Stored entries
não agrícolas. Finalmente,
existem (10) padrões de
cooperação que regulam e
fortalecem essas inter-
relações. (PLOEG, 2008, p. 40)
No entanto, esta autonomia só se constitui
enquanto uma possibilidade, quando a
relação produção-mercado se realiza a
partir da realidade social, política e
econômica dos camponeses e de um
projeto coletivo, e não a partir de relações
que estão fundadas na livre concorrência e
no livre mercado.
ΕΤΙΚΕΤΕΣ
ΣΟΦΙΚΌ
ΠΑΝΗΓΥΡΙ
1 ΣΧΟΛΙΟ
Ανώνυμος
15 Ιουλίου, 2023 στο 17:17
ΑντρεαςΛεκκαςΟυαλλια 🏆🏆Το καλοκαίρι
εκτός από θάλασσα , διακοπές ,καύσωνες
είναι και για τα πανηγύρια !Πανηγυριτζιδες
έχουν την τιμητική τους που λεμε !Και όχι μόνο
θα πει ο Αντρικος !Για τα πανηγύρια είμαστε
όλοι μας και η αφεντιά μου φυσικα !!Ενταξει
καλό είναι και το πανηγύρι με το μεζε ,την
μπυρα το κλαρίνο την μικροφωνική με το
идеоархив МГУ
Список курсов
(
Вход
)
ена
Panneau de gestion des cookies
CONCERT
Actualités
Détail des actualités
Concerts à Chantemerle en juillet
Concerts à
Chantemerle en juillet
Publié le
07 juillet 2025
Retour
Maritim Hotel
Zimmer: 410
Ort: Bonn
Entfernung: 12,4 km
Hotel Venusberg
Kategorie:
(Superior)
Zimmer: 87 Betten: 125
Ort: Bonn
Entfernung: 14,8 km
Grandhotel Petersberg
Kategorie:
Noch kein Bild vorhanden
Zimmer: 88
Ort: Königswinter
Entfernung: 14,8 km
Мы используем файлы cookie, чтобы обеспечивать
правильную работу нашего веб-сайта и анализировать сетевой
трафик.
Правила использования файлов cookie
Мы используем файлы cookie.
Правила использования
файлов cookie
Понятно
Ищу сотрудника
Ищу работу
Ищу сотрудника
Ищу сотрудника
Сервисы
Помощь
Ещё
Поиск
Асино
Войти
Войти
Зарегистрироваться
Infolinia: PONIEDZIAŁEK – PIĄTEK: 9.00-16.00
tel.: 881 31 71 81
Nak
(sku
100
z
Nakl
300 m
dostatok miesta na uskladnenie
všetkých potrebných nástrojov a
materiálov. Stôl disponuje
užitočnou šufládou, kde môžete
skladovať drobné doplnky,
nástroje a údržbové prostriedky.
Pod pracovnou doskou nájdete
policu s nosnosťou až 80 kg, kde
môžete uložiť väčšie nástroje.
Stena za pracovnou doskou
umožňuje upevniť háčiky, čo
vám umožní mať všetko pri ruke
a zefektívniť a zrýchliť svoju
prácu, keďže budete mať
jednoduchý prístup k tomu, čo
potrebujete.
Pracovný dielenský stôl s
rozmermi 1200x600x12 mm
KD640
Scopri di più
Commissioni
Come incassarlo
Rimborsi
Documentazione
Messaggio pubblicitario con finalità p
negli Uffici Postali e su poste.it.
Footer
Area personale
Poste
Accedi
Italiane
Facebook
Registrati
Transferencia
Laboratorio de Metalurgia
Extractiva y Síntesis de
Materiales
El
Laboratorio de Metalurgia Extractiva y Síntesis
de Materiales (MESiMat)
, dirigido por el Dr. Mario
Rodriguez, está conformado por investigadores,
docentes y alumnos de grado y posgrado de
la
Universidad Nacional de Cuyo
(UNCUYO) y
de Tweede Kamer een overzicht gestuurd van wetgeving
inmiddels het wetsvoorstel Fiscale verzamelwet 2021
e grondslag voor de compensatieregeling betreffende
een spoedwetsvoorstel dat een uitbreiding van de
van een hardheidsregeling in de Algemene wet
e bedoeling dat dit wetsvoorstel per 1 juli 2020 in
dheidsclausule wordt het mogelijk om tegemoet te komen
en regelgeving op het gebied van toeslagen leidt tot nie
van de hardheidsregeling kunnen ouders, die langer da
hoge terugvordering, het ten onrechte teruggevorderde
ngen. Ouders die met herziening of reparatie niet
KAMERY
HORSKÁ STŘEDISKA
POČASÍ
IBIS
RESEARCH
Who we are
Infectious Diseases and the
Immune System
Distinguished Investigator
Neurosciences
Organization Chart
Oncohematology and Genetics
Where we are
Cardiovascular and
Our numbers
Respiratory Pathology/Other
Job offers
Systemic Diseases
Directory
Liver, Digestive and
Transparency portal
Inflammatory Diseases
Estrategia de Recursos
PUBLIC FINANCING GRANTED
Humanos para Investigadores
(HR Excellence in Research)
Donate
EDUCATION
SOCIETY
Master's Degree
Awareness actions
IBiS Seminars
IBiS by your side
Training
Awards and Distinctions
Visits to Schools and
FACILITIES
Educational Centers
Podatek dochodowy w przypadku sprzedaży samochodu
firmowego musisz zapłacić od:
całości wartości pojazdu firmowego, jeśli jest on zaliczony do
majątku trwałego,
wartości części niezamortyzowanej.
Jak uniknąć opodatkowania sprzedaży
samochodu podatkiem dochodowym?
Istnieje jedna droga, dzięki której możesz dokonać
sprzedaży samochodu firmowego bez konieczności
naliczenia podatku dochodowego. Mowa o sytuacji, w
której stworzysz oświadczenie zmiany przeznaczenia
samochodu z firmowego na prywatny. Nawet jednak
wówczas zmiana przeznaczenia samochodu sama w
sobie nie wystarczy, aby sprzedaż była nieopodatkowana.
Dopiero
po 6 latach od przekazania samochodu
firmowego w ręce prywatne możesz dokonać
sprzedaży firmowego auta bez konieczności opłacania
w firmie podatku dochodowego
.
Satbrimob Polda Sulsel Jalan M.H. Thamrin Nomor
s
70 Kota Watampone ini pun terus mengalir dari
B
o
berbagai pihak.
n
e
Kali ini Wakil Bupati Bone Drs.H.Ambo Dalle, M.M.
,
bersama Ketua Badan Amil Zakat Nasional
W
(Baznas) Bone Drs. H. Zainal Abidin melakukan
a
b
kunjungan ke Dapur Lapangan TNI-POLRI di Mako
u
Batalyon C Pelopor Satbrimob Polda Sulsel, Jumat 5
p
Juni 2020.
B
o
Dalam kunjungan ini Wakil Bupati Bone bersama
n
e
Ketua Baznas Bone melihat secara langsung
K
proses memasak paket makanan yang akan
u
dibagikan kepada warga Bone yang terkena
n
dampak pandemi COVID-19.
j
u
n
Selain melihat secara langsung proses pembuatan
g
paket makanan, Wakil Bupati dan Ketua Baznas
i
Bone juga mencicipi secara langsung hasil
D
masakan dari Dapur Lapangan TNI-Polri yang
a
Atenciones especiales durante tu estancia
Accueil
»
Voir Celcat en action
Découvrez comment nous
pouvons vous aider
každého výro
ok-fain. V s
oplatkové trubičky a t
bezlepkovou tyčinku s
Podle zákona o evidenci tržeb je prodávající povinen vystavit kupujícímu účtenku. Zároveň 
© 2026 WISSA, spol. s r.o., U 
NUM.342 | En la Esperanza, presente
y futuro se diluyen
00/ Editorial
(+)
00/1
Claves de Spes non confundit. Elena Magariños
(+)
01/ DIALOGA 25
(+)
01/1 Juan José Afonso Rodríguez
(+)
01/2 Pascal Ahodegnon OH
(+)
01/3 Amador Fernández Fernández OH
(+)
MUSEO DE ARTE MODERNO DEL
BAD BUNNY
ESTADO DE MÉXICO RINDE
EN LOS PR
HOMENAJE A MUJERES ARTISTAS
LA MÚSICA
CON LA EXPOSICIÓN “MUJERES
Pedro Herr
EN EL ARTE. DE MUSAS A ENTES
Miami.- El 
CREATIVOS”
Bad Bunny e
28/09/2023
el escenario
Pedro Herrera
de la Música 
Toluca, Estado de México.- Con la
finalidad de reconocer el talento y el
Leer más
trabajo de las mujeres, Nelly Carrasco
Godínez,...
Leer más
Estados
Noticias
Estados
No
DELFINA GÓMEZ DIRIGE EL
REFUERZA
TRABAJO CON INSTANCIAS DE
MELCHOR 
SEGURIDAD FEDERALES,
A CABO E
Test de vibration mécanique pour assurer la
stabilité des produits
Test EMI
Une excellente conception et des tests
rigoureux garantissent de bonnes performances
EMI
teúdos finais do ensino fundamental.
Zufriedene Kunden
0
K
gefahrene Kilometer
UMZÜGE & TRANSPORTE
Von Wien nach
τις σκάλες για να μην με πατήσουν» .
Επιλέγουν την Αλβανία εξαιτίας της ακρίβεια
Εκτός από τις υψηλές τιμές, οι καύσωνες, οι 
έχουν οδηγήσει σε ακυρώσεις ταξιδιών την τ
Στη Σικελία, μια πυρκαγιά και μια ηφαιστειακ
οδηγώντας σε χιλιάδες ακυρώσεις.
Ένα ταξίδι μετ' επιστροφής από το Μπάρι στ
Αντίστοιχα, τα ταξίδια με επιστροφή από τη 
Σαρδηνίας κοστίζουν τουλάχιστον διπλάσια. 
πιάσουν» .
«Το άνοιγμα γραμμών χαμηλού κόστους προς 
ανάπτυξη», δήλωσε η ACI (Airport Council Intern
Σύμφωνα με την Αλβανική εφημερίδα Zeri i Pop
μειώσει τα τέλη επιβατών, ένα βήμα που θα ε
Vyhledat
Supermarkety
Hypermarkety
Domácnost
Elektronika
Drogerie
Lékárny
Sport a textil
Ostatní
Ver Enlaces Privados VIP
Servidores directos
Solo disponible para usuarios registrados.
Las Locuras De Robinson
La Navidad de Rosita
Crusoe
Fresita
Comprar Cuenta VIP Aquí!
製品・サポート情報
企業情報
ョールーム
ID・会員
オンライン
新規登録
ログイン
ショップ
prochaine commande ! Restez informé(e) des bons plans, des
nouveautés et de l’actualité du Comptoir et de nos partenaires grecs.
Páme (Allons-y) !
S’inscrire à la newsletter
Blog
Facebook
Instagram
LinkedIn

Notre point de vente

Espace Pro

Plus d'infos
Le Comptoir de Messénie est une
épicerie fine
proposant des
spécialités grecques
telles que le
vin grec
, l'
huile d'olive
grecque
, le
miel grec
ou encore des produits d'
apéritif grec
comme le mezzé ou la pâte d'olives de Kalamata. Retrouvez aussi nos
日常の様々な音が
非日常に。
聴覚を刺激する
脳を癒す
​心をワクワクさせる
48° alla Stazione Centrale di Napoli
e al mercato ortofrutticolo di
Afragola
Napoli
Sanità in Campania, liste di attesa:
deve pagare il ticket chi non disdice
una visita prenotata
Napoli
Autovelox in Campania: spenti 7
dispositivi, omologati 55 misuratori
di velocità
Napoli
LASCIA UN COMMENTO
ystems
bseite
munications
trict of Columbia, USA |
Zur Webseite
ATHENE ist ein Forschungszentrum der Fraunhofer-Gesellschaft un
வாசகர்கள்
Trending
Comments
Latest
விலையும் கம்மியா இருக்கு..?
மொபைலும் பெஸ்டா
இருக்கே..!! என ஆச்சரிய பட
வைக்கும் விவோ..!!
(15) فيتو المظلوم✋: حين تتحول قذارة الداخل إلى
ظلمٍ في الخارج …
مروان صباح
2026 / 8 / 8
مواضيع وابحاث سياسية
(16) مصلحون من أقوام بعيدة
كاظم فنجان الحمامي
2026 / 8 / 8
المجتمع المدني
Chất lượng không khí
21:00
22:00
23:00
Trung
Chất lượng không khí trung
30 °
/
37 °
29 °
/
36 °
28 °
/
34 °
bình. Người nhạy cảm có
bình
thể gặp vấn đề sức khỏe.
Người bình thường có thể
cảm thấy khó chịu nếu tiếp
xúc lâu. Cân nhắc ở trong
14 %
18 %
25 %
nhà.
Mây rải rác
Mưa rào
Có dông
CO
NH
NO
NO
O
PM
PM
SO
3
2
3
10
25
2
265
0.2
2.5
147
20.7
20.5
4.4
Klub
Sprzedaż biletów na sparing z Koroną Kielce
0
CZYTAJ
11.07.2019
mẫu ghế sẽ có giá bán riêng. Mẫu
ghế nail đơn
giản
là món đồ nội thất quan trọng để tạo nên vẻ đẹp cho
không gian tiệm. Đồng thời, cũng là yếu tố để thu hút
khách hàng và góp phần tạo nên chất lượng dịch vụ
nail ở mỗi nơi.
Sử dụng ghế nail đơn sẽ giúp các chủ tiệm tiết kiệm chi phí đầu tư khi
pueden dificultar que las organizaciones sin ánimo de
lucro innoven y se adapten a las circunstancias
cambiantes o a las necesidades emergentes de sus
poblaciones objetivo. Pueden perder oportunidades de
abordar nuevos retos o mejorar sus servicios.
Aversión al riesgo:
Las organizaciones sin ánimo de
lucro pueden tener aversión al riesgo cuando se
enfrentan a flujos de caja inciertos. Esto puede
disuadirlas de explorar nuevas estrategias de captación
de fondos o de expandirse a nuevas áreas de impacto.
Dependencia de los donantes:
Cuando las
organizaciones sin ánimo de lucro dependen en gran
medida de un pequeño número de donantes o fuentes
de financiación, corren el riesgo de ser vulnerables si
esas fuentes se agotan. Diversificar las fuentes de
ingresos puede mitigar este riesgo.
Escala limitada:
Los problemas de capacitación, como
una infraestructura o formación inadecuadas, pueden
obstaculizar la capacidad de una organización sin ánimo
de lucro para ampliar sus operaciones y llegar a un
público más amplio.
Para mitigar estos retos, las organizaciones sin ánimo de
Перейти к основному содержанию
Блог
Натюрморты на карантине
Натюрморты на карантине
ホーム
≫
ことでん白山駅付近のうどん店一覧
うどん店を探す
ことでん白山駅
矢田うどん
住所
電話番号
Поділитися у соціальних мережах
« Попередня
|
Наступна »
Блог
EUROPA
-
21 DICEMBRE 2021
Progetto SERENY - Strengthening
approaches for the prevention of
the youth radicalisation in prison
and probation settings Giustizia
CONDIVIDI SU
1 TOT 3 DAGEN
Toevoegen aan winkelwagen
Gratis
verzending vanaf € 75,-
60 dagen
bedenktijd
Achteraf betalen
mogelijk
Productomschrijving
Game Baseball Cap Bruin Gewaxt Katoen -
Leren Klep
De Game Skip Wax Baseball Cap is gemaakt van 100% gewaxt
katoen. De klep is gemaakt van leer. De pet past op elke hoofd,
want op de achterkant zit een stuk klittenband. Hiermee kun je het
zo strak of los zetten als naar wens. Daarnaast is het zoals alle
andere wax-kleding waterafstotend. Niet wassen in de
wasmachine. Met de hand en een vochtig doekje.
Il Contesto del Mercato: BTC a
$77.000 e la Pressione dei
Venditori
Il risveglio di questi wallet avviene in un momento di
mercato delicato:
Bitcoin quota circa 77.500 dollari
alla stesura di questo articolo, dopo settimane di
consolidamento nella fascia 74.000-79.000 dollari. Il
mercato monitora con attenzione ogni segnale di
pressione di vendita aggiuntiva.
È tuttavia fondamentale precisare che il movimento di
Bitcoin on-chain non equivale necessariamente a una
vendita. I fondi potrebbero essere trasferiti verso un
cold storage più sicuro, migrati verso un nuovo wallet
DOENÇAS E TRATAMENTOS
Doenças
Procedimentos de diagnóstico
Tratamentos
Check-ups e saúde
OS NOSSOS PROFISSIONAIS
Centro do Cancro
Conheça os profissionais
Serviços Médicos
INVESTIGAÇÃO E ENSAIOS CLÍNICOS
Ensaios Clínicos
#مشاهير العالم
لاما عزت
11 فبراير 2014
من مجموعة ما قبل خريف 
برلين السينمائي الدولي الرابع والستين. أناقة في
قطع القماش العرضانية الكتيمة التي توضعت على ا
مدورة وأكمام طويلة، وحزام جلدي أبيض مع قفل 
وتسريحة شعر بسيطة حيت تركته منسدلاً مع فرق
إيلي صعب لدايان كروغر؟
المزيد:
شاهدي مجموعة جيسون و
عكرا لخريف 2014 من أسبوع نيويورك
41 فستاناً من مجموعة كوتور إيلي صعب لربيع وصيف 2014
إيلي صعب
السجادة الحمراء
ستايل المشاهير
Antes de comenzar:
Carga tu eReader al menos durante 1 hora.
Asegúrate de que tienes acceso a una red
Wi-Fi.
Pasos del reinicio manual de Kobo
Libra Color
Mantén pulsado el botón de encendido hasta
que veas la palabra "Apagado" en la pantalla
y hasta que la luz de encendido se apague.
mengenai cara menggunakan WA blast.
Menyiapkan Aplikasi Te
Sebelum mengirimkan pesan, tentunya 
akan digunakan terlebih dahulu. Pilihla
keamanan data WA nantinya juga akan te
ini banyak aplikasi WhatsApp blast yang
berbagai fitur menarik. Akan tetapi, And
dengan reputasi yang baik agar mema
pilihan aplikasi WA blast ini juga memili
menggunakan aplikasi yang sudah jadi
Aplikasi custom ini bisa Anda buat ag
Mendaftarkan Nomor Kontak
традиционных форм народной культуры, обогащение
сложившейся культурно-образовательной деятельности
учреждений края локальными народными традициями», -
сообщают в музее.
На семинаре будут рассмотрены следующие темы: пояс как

■ **WHAT YOU SHOULD DO**: In the entries above, find each line that has the word "partir". Copy it.

■ **SOLUTION TO THIS TASK**:
partir da realidade social, política e
projeto coletivo, e não a partir de relações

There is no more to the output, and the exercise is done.